[Stored items from a collection]
------------------------------------

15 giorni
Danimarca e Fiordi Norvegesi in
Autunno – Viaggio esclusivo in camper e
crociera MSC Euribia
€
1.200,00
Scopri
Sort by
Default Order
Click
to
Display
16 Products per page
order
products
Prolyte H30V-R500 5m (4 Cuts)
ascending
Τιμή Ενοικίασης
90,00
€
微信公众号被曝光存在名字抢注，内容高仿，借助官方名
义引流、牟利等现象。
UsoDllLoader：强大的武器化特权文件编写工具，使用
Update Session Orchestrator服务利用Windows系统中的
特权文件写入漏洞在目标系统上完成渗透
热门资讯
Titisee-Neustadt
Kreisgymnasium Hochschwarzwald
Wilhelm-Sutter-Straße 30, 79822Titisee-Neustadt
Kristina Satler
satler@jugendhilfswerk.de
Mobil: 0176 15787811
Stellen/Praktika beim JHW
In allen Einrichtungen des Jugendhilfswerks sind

------------------------------------

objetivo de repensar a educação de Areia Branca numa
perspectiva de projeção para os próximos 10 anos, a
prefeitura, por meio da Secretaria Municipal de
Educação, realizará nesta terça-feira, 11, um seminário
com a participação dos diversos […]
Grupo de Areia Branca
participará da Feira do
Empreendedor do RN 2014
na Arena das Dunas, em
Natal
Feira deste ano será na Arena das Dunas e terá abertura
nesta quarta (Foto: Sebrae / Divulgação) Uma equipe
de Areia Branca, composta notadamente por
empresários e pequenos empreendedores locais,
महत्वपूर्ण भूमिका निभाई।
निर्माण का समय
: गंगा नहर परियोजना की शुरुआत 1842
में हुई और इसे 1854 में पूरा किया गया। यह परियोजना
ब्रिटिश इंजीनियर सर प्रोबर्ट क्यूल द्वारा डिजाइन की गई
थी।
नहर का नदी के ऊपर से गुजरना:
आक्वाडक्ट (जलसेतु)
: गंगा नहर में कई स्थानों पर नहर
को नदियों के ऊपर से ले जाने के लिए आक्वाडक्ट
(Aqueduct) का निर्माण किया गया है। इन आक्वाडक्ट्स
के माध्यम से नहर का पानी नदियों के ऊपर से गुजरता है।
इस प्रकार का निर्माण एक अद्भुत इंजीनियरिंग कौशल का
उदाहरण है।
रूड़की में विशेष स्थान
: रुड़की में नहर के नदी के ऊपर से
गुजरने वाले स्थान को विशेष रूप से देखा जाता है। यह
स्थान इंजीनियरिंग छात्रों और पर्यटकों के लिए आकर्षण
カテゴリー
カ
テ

------------------------------------

__EXERCISE DIRECTIONS__: Looking at the records above, return exactly the lines from the line with "特权文件写入漏洞在目标系统上完成渗透" to the line with "In allen Einrichtungen", both ends included.

__TASK RESULT__:
特权文件写入漏洞在目标系统上完成渗透
热门资讯
Titisee-Neustadt
Kreisgymnasium Hochschwarzwald
Wilhelm-Sutter-Straße 30, 79822Titisee-Neustadt
Kristina Satler
satler@jugendhilfswerk.de
Mobil: 0176 15787811
Stellen/Praktika beim JHW
In allen Einrichtungen des Jugendhilfswerks sind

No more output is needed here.